What really drives the story along, and lends the novel its structure, is the way Olsen links the artists and historical figures. Seeing Kathe Kollwitz reflect on her life, or Billie Wilder talk about the beauty and history of art is something that caters nicely to anyone who enjoy history, or if you are like me, and are learning about most of these people for the first time will fall into their importance in this era and how they all will all tie together in this story, which is something you will be guessing throughout the novel.
Although is it very rich with the history and great storytelling of how these characters—real and fictional—intersect, you will have to follow along closely as there are many different stories and people to track throughout the novel. Even though I had to reread a few times it is worth it to be able to follow along with each person’s story and place within this day. Also, for me to fully understand the importance of the story it was worth a second read in some areas, as well as some research on some of the historical people, but it’s only my recommendation if you want to understand what the stories are saying.
However, My Red Heaven is a lot more than just one big history read on the Weimar Republic. Olsen does include some fictional stories that kept me refreshed and interested to see how he was going to intertwine these imagined characters with some of the most important people in history. He also incorporates flash forwards, contextualizing the lives of his fictional characters, which as someone who got lost at times I appreciated a lot. The stories are well plotted, and I sometimes thought they were real people; you can get a good idea of how the world was in that period of time.

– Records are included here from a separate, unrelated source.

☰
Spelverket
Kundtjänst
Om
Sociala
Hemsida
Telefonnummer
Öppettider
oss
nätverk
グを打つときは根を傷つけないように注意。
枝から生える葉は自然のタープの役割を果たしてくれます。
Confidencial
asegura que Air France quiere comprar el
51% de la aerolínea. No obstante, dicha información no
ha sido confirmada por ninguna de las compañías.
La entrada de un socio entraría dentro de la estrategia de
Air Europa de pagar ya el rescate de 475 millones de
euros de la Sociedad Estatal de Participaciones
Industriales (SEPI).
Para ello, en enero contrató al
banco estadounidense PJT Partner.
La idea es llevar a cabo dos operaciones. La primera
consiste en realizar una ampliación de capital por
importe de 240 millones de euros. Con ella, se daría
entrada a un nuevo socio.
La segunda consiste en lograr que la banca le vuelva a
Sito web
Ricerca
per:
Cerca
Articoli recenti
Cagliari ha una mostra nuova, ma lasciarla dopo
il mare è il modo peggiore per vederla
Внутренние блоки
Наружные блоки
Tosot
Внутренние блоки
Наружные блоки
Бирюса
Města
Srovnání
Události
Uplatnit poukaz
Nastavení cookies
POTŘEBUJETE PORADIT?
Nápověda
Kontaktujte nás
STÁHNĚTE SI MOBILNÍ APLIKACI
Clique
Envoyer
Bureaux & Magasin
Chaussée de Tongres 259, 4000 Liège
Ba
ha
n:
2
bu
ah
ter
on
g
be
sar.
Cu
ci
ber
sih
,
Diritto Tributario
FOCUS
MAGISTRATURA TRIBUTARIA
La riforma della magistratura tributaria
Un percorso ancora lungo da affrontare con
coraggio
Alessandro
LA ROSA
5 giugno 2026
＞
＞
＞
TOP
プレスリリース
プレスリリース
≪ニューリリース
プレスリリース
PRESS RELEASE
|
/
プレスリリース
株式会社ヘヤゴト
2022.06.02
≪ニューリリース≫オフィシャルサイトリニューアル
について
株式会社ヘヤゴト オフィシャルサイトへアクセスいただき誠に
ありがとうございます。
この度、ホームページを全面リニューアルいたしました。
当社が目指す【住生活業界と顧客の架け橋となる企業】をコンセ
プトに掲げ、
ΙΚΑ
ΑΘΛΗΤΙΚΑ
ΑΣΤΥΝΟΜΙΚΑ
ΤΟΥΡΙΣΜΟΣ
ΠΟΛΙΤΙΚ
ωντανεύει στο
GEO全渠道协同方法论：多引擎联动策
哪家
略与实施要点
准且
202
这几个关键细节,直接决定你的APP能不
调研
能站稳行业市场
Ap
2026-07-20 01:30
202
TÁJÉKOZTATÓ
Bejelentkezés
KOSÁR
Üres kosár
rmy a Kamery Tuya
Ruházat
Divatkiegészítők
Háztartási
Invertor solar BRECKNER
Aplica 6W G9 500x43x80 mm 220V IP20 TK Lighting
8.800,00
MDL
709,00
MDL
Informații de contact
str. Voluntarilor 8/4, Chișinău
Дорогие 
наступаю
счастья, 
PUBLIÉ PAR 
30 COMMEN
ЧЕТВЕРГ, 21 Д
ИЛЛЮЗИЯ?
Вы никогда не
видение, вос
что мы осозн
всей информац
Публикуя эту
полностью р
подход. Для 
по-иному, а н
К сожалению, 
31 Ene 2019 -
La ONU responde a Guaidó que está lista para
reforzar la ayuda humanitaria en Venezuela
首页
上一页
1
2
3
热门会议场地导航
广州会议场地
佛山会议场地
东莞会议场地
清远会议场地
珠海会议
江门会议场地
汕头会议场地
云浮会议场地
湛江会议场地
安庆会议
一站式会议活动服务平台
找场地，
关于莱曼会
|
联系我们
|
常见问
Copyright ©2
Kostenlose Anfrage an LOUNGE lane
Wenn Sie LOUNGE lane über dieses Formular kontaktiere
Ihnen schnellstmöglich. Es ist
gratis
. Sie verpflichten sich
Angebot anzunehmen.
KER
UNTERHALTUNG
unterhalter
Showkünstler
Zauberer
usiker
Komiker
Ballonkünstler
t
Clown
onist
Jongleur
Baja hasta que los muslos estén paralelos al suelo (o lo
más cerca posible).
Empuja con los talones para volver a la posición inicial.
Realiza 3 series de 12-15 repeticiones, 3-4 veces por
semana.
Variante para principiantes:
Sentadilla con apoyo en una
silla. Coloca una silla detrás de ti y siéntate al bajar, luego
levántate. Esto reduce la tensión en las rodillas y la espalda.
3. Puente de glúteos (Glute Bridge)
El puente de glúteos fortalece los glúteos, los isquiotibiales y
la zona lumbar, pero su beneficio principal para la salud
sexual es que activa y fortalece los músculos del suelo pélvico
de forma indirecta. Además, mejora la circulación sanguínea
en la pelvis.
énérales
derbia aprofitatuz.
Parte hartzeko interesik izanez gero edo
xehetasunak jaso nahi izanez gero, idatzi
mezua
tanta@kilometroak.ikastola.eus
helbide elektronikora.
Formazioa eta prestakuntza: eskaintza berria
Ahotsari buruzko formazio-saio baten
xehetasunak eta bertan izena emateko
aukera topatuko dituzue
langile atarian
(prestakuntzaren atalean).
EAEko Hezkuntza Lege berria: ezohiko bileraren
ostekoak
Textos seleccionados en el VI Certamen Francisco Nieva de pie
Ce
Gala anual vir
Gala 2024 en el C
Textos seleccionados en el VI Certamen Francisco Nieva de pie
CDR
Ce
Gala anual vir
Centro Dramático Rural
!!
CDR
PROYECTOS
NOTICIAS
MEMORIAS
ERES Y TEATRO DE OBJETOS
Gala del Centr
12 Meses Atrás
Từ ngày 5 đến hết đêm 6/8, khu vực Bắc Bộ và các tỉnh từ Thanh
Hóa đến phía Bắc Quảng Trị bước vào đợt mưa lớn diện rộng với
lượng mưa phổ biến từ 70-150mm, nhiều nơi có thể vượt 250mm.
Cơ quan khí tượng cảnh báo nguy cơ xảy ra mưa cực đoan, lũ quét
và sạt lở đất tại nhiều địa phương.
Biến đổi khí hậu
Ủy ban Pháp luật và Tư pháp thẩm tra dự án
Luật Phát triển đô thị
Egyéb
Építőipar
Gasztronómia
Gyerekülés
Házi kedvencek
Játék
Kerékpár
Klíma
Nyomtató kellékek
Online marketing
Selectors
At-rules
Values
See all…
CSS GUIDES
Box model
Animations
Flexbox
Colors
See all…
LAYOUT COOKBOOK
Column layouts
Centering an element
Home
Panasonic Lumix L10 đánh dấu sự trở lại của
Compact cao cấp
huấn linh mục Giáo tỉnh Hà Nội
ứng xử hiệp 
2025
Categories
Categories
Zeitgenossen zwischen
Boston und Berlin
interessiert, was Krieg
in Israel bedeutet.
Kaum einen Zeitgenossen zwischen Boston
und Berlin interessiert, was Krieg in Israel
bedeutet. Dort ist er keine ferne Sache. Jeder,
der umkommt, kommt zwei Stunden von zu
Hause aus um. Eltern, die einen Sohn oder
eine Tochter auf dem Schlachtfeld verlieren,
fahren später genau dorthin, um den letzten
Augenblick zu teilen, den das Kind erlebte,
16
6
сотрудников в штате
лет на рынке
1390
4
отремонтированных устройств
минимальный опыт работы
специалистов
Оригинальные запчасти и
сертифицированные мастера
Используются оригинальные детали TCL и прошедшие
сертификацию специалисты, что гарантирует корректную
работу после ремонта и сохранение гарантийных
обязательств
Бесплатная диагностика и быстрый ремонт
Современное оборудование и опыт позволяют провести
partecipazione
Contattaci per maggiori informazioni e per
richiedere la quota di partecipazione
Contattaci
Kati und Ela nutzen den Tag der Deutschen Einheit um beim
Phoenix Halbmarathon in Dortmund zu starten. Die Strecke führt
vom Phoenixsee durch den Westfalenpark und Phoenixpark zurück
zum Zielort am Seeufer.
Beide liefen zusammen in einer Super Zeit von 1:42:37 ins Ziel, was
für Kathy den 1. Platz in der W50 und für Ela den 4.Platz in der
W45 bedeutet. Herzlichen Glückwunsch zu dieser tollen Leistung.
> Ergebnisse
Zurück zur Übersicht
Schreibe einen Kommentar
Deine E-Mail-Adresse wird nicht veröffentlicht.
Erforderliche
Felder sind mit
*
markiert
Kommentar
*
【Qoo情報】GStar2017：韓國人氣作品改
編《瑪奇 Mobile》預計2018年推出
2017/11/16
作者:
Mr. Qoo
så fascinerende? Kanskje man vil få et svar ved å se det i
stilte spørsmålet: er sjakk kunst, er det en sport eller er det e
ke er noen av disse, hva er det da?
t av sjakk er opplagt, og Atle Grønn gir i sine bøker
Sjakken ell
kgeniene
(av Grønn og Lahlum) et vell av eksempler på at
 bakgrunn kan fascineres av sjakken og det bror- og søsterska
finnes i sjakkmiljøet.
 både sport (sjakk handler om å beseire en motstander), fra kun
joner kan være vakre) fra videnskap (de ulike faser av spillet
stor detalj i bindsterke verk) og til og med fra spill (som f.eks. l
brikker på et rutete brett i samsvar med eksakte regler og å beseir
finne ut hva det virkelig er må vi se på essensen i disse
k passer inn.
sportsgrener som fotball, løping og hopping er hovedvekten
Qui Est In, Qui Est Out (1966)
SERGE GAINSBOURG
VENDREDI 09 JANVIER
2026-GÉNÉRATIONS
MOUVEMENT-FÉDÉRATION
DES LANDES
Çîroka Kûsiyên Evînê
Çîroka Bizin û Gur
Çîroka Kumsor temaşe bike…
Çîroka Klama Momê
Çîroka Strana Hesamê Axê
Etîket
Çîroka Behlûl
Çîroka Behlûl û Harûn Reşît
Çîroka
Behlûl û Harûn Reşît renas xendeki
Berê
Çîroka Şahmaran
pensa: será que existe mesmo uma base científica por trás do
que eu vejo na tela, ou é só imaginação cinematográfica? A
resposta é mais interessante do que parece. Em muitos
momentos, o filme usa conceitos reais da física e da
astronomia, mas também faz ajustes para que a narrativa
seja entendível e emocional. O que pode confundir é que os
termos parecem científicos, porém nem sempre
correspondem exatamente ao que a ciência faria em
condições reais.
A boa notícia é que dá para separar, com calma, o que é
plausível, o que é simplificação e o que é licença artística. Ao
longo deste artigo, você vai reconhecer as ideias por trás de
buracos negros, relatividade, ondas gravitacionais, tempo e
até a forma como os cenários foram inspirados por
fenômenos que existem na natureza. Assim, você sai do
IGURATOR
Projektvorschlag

Olsen takes an experimental approach throughout the novel, using various styles and conventions such as screenwriting, prose, and poetry, along with period-specific forms like the newsreel propaganda clips that helped grow fascism in Germany during this period. As I said this novel is not something to read if you are looking for a casual read or something to pick up and put down for later. It requires you full attention and might require some additional effort on the part of the reader to understand what is on the pages. Which I think it the best element of this story, though it might turn away some readers. But if something this unique doesn’t grab your attention what will?
Overall the novel tells a very detailed story that captures the tension of 1927 Germany, along with adding its own unique but rich storytelling that will keep you enthralled throughout the book. It is not what I would call an easy read, but through its experimental form and vast roster of characters, My Red Heaven pulls back the curtain on the Weimar Republic, showing how close the entire world came to falling into something evil. In addition, Olsen’s style is something that I have never seen before, and something if you are looking to challenge yourself with trying something new I would highly recommend due to its creative storytelling and descriptions.